* [TASK ITEM] State the count of lines below in which the word "this" appears, and add nothing.

* [SOURCE MATERIAL]
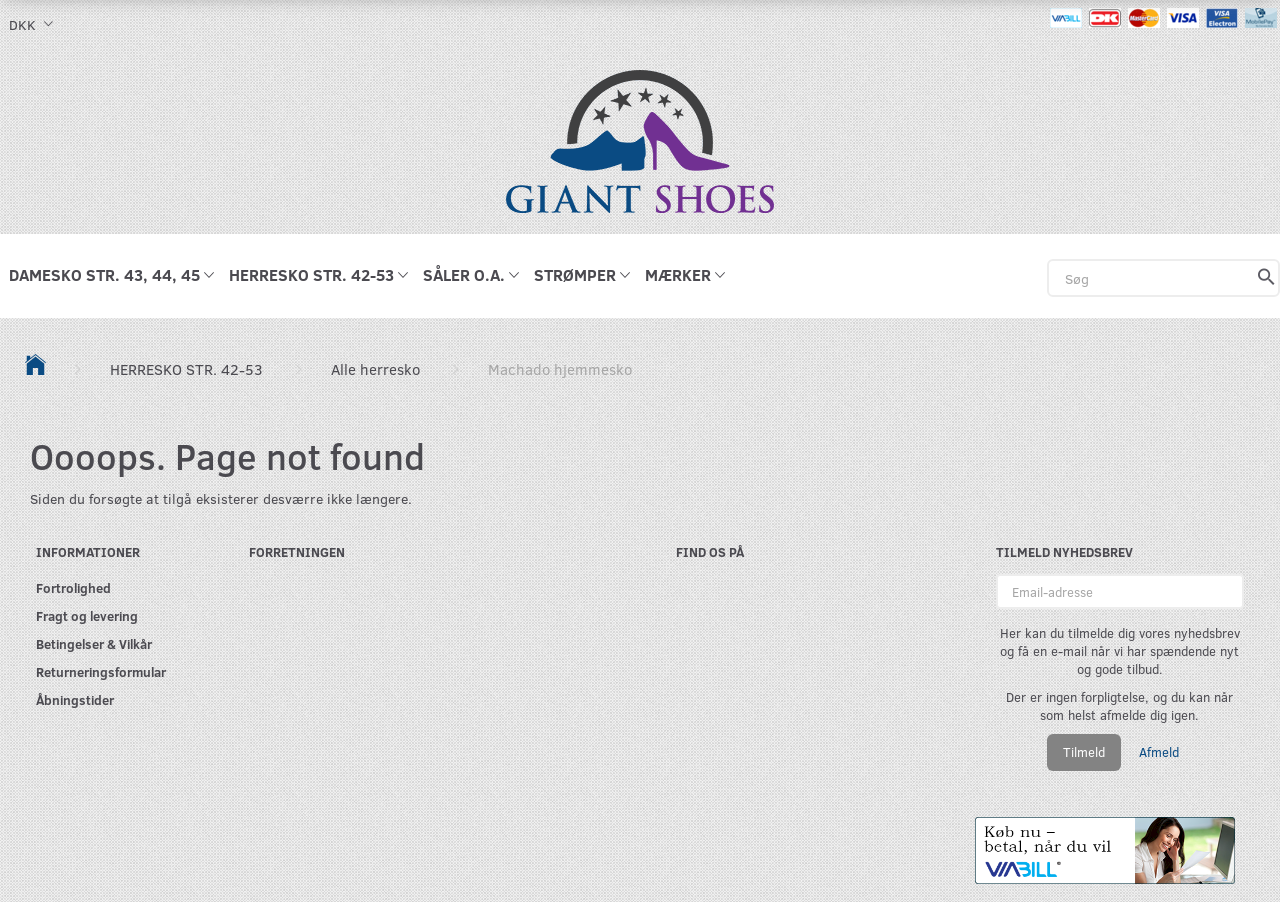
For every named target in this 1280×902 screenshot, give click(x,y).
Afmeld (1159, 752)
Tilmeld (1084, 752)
* * *
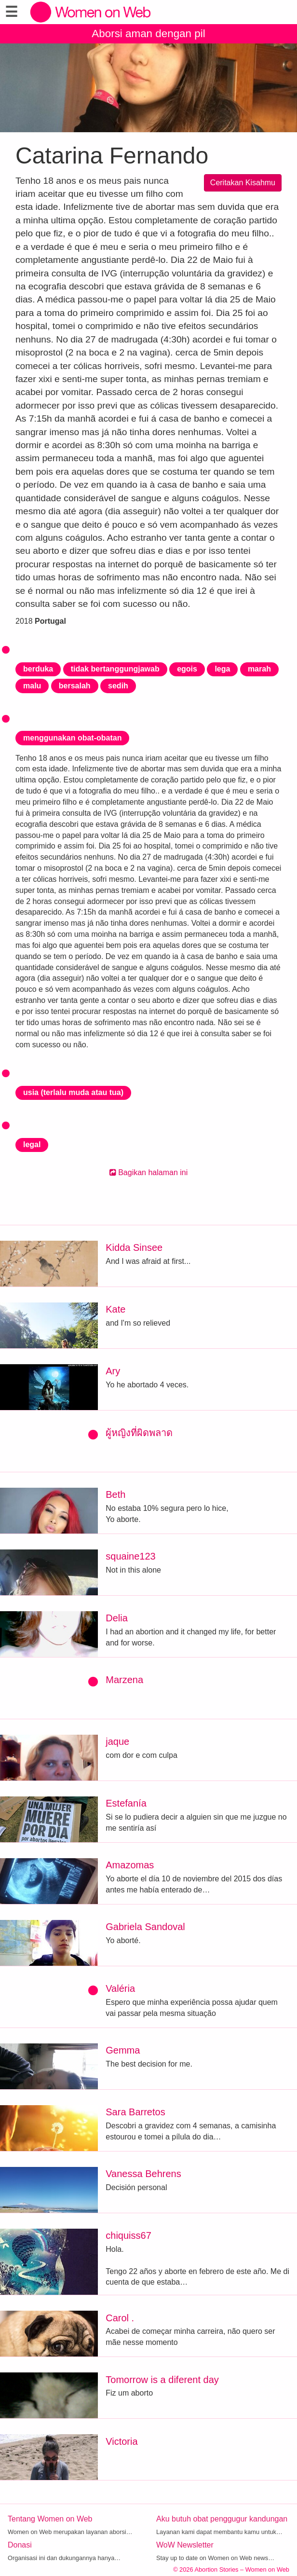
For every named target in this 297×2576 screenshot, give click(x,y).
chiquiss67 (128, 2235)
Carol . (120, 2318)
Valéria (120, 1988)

* [TASK RESPONSE] 2